The FAA has agreed to improve its safety oversight of airlines after a finding by the US Department of Transportation Inspector General (IG) that its oversight of American Airlines “lacked objectivity.”

In an audit report dated July 10, the IG’s office found that FAA’s oversight office in Irving, Texas, which is responsible for overseeing the American Airlines’ maintenance program and flight operations, did not adequately respond to safety concerns raised by the carrier’s pilots’ union over maintenance verification flight testing. The FAA requires airlines to verify the airworthiness of aircraft following major repairs or maintenance.

The IG faulted the FAA inspector assigned to investigate the concerns in particular.

“[T]he inspector in this case had developed a personal relationship with the head of the AA flight test program, which created the appearance of diminished impartiality. For example, he made plans, using his government-issued computer and email account, to travel abroad with the head of the program and introduce him to the inspector’s family,” the report stated. “[W]hen we interviewed the inspector about the flight test program, he displayed little knowledge of it beyond describing how great it was.”

The Allied Pilots Association (APA), which represents 15,000 American Airlines pilots, contacted the IG’s office in February 2017 over concerns the union had with the maintenance verification flight testing, among them that it involved using unqualified pilots. Those concerns, first raised with the FAA, had remained “largely unaddressed for over 18 months.”

Dallas/Fort Worth-based American said pilots participating in the maintenance ferry flight and aircraft evaluation program are line pilots who also receive non-routine flight operations training. The carrier placed the flight-test group under new leadership last fall and began a top-to-bottom review of its operations, which the FAA followed with its own review.

“American has been working with the FAA and the APA to address concerns that were raised in these reviews,” the carrier said. “Last week, we notified the FAA that we have taken action to address and implement nearly all of the recommendations made in order to follow best practices and strengthen the safety of the program.

“Safety is at the forefront of every decision American makes and we are proud of our strong safety culture and safety record,” the carrier added.

Concerns over FAA inspector relationships with the airlines they oversee have been an issue since a 2008 review of the agency’s oversight office for Dallas-based Southwest Airlines, the IG said. In the aftermath of that audit, FAA took actions that included developing an evaluation tool that uses data from multiple sources to assess its “collaborative relationships” with airlines.

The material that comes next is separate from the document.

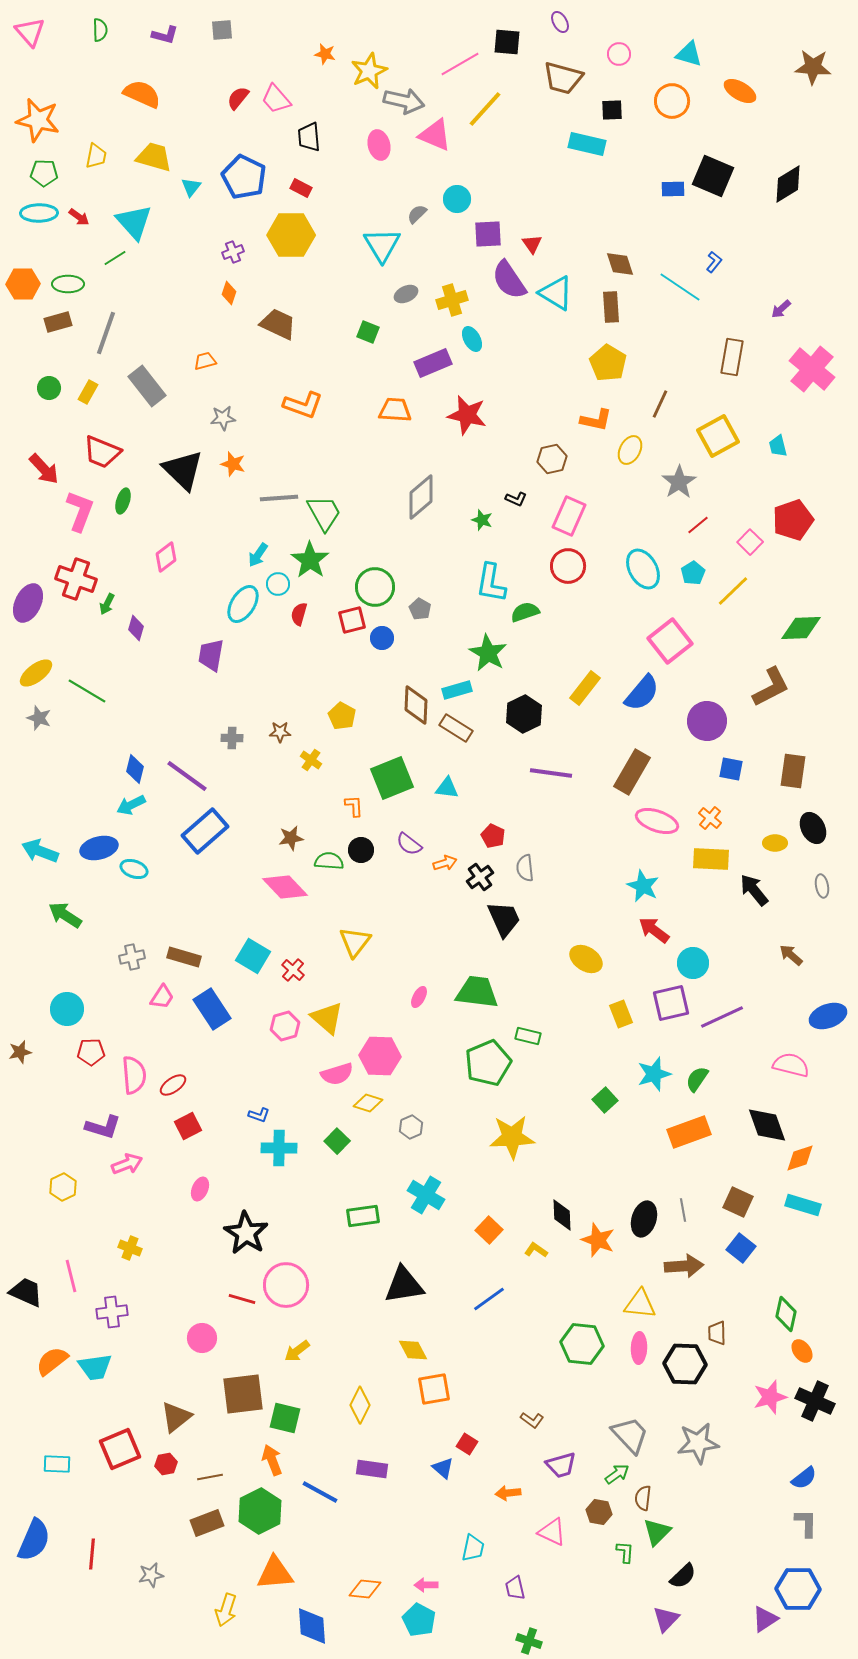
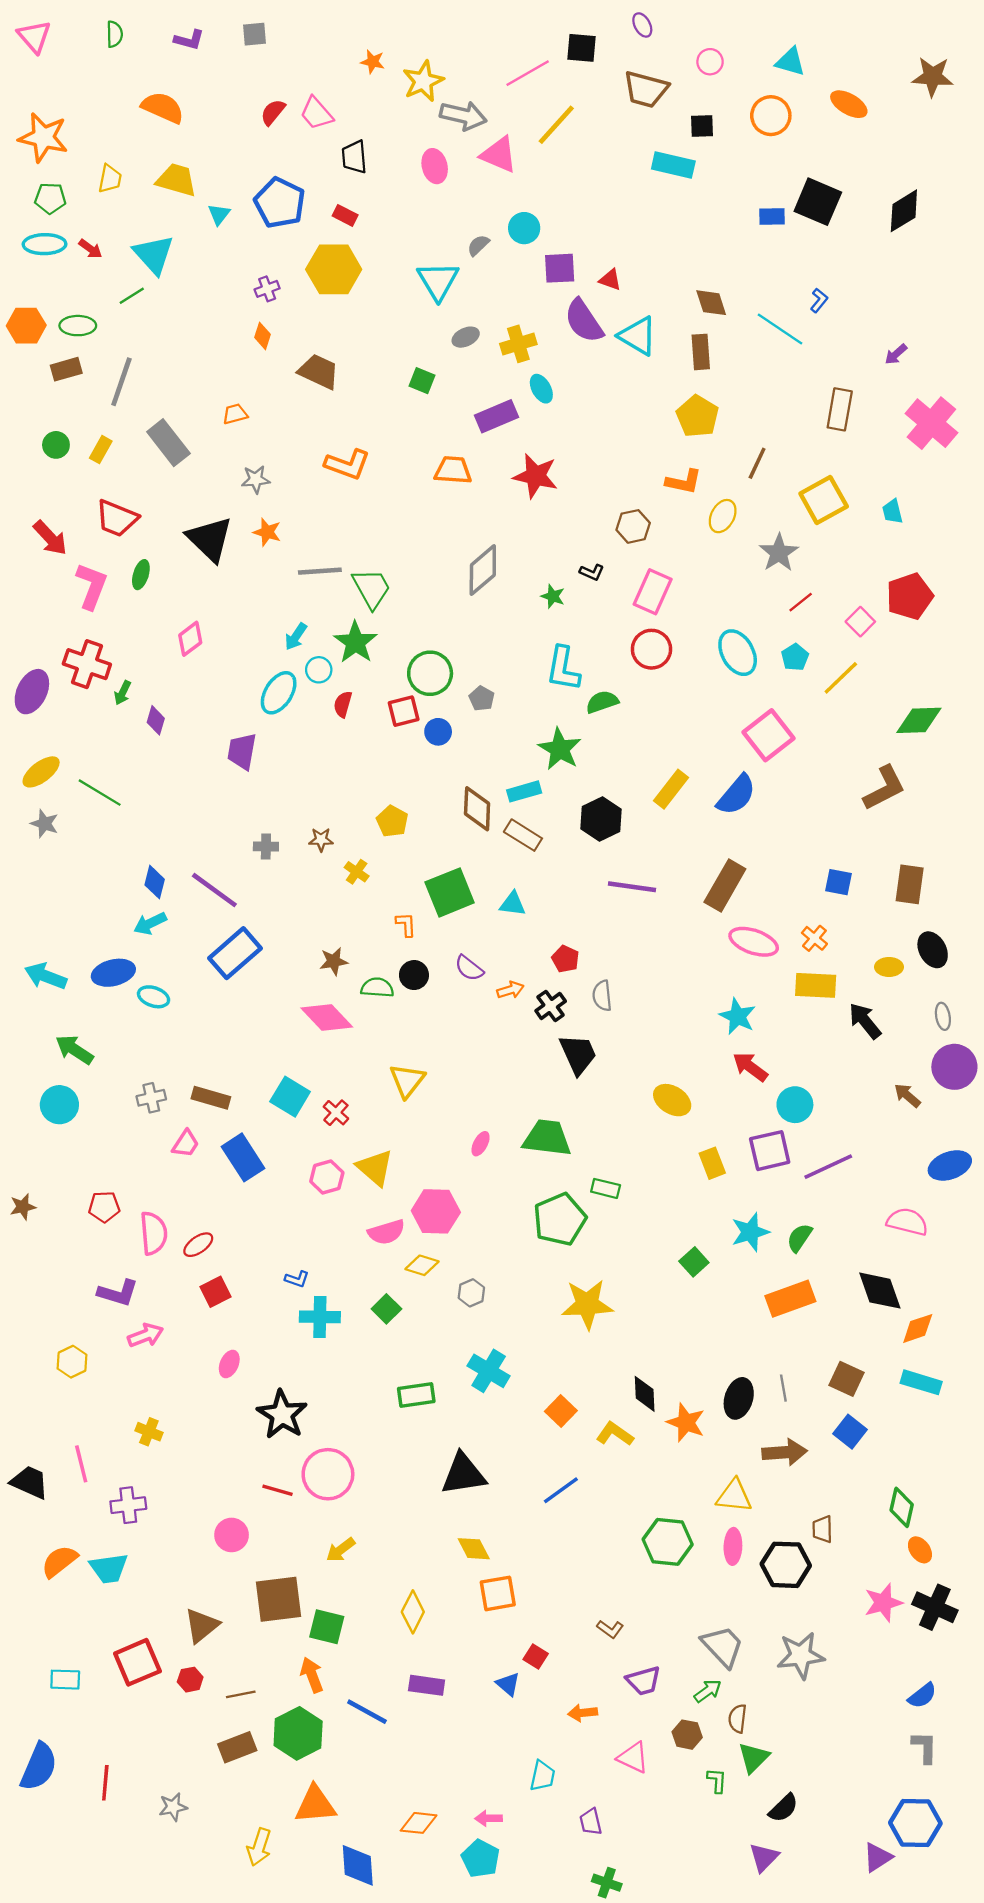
red triangle: (532, 244) -> (610, 280), turned -35
purple circle: (707, 721) -> (954, 1067), moved
cyan circle: (67, 1009) -> (59, 1105), moved
yellow L-shape: (536, 1250) -> (615, 1434), size x1.4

However, the tool does not take into account risk factors such as non-routine flight operations and the length of time inspectors have been assigned to an airline.

The FAA agreed to all seven actions the IG recommended to improve its safety oversight of airlines, among them to modify the existing tool used “to evaluate the objectivity of inspectors” to incorporate non-routine operations and length of assignment with the same carrier.